+++ Records supplied +++

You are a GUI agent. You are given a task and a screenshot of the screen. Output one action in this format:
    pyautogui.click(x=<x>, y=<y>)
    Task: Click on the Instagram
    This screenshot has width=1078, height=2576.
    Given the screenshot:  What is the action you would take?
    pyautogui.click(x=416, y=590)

+++

Beginning with the line containing "pyautogui.click(x=<x>, y=<y>)", repeat each line of the listing above, exactly, through the last one, and stop there.

== The answer ==
    pyautogui.click(x=<x>, y=<y>)
    Task: Click on the Instagram
    This screenshot has width=1078, height=2576.
    Given the screenshot:  What is the action you would take?
    pyautogui.click(x=416, y=590)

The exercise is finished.